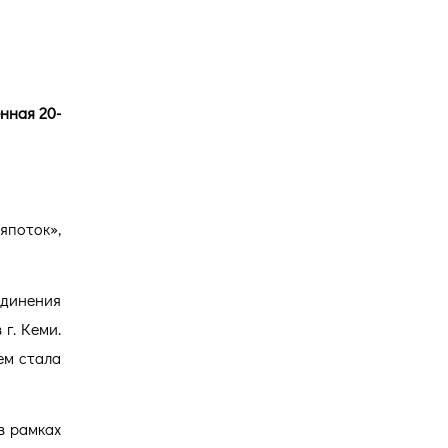
Версия для
…»
слабовидящих
нная 20-
япоток»,
единения
г. Кеми.
ем стала
в рамках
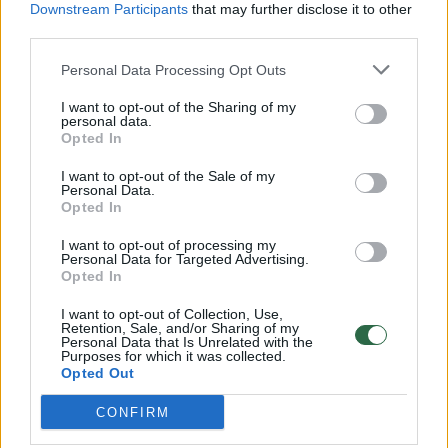
Downstream Participants
that may further disclose it to other
third parties.
00:00:57
Savaitės vidurys nusimato karštas: temperatūra kils iki
32 laipsnių šilumos
Personal Data Processing Opt Outs
Žinios
|
Orai
I want to opt-out of the Sharing of my
personal data.
Opted In
00:00:59
Nufilmavo, kaip patvino Vilniaus Vakarinis aplinkkelis:
I want to opt-out of the Sale of my
Personal Data.
vaizdas pribloškia
Opted In
Žinios
|
Lietuvos diena
I want to opt-out of processing my
Personal Data for Targeted Advertising.
Opted In
00:00:55
Avarija Vilniuje: į stotelę įsirėžęs automobilis sužalojo
I want to opt-out of Collection, Use,
dvi moteris
Retention, Sale, and/or Sharing of my
Personal Data that Is Unrelated with the
Žinios
Purposes for which it was collected.
|
Lietuvos diena
Opted Out
CONFIRM
Visi įrašai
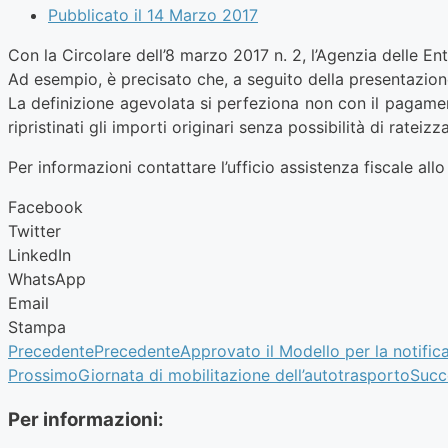
Pubblicato il
14 Marzo 2017
Con la Circolare dell’8 marzo 2017 n. 2, l’Agenzia delle Ent
Ad esempio, è precisato che, a seguito della presentazion
La definizione agevolata si perfeziona non con il pagame
ripristinati gli importi originari senza possibilità di rate
Per informazioni contattare l’ufficio assistenza fiscale al
Facebook
Twitter
LinkedIn
WhatsApp
Email
Stampa
Precedente
Precedente
Approvato il Modello per la notifica
Prossimo
Giornata di mobilitazione dell’autotrasporto
Succ
Per informazioni:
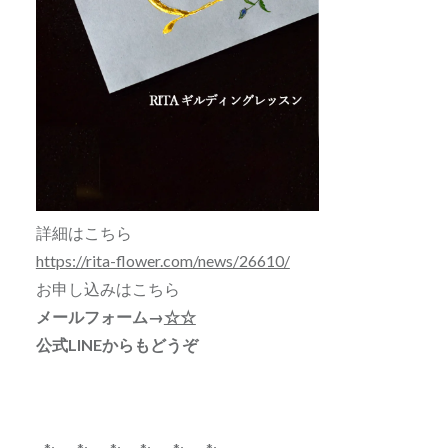
詳細はこちら
https://rita-flower.com/news/26610/
お申し込みはこちら
メールフォーム→
☆☆
公式LINEからもどうぞ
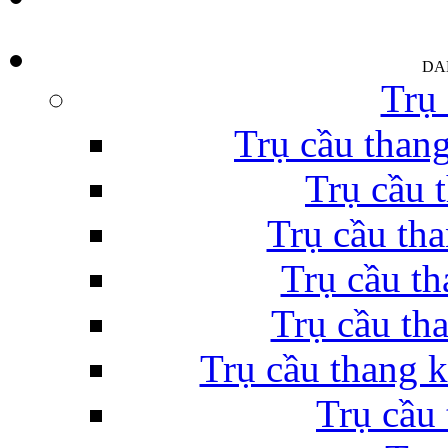
DA
Trụ 
Trụ cầu thang
Trụ cầu 
Trụ cầu th
Trụ cầu th
Trụ cầu tha
Trụ cầu thang k
Trụ cầu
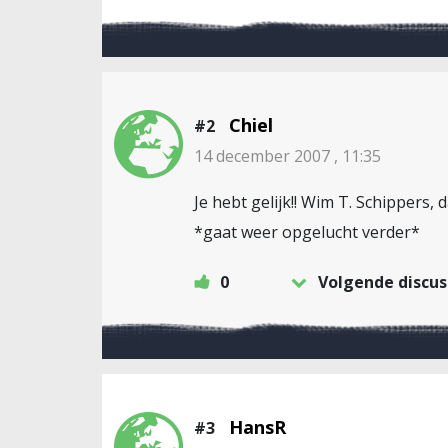
Chiel
#2
14 december 2007 , 11:35
Je hebt gelijk!! Wim T. Schippers, d
*gaat weer opgelucht verder*
0
Volgende discus
HansR
#3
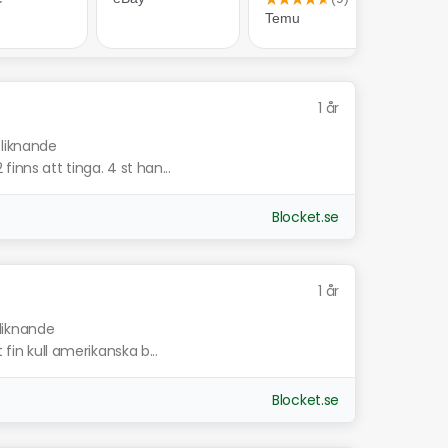
1 år
 liknande
inns att tinga. 4 st han...
Blocket.se
1 år
 liknande
 fin kull amerikanska b...
Blocket.se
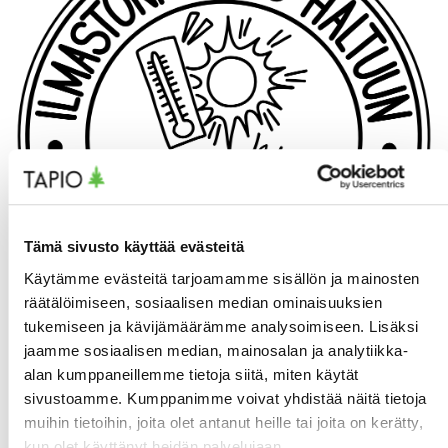
Tämä sivusto käyttää evästeitä
Käytämme evästeitä tarjoamamme sisällön ja mainosten
räätälöimiseen, sosiaalisen median ominaisuuksien
tukemiseen ja kävijämäärämme analysoimiseen. Lisäksi
jaamme sosiaalisen median, mainosalan ja analytiikka-
alan kumppaneillemme tietoja siitä, miten käytät
Viestitään yhdessä!
sivustoamme. Kumppanimme voivat yhdistää näitä tietoja
muihin tietoihin, joita olet antanut heille tai joita on kerätty,
Jaa tietoa
– hyödynnä kampanjan sivuille koottuja
kun olet käyttänyt heidän palvelujaan.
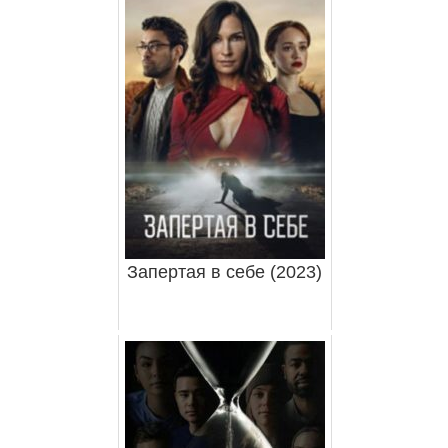
Запертая в себе (2023)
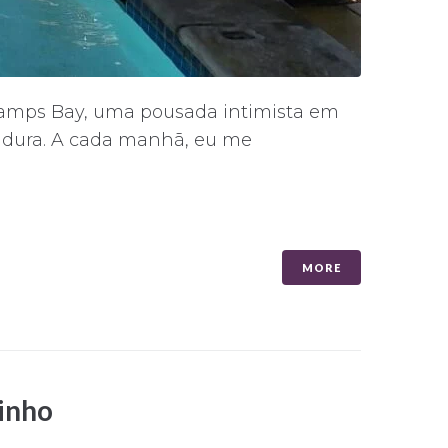
amps Bay, uma pousada intimista em
ldura. A cada manhã, eu me
MORE
inho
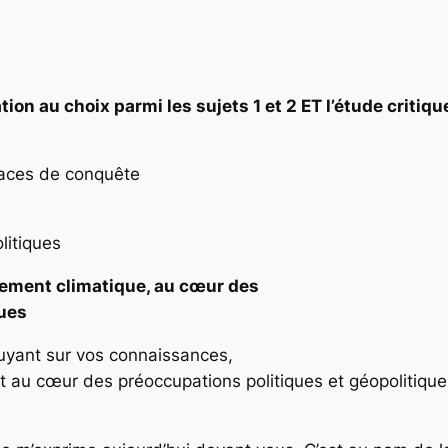
tion au choix parmi les sujets 1 et 2 ET l’étude criti
paces de conquête
litiques
ement climatique, au cœur des
ques
uyant sur vos connaissances,
 au cœur des préoccupations politiques et géopolitiques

—————

= TO DO =
Would you please restate the records word for word, excluding any images?

= PROBLEM SOLUTION =
Версия для
…»
слабовидящих
нная 20-
япоток»,
единения
г. Кеми.
ем стала
в рамках
Downstream Participants
that may further disclose it to other
third parties.
00:00:57
Savaitės vidurys nusimato karštas: temperatūra kils iki
32 laipsnių šilumos
Personal Data Processing Opt Outs
Žinios
|
Orai
I want to opt-out of the Sharing of my
personal data.
Opted In
00:00:59
Nufilmavo, kaip patvino Vilniaus Vakarinis aplinkkelis:
I want to opt-out of the Sale of my
Personal Data.
vaizdas pribloškia
Opted In
Žinios
|
Lietuvos diena
I want to opt-out of processing my
Personal Data for Targeted Advertising.
Opted In
00:00:55
Avarija Vilniuje: į stotelę įsirėžęs automobilis sužalojo
I want to opt-out of Collection, Use,
dvi moteris
Retention, Sale, and/or Sharing of my
Personal Data that Is Unrelated with the
Žinios
Purposes for which it was collected.
|
Lietuvos diena
Opted Out
CONFIRM
Visi įrašai
Pubblicato il
14 Marzo 2017
Con la Circolare dell’8 marzo 2017 n. 2, l’Agenzia delle Ent
Ad esempio, è precisato che, a seguito della presentazion
La definizione agevolata si perfeziona non con il pagame
ripristinati gli importi originari senza possibilità di rate
Per informazioni contattare l’ufficio assistenza fiscale al
Facebook
Twitter
LinkedIn
WhatsApp
Email
Stampa
Precedente
Precedente
Approvato il Modello per la notifica
Prossimo
Giornata di mobilitazione dell’autotrasporto
Succ
Per informazioni:
詳細はこちら
https://rita-flower.com/news/26610/
お申し込みはこちら
メールフォーム→
☆☆
公式LINEからもどうぞ
DA
Trụ 
Trụ cầu thang
Trụ cầu 
Trụ cầu th
Trụ cầu th
Trụ cầu tha
Trụ cầu thang k
Trụ cầu
Chiel
#2
14 december 2007 , 11:35
Je hebt gelijk!! Wim T. Schippers, d
*gaat weer opgelucht verder*
0
Volgende discus
HansR
#3
1 år
 liknande
inns att tinga. 4 st han...
Blocket.se
1 år
 liknande
 fin kull amerikanska b...
Blocket.se
Tämä sivusto käyttää evästeitä
Käytämme evästeitä tarjoamamme sisällön ja mainosten
räätälöimiseen, sosiaalisen median ominaisuuksien
tukemiseen ja kävijämäärämme analysoimiseen. Lisäksi
jaamme sosiaalisen median, mainosalan ja analytiikka-
alan kumppaneillemme tietoja siitä, miten käytät
Viestitään yhdessä!
sivustoamme. Kumppanimme voivat yhdistää näitä tietoja
muihin tietoihin, joita olet antanut heille tai joita on kerätty,
Jaa tietoa
– hyödynnä kampanjan sivuille koottuja
kun olet käyttänyt heidän palvelujaan.
Запертая в себе (2023)
amps Bay, uma pousada intimista em
ldura. A cada manhã, eu me
MORE
inho
tion au choix parmi les sujets 1 et 2 ET l’étude criti
paces de conquête
litiques
ement climatique, au cœur des
ques
uyant sur vos connaissances,
 au cœur des préoccupations politiques et géopolitiques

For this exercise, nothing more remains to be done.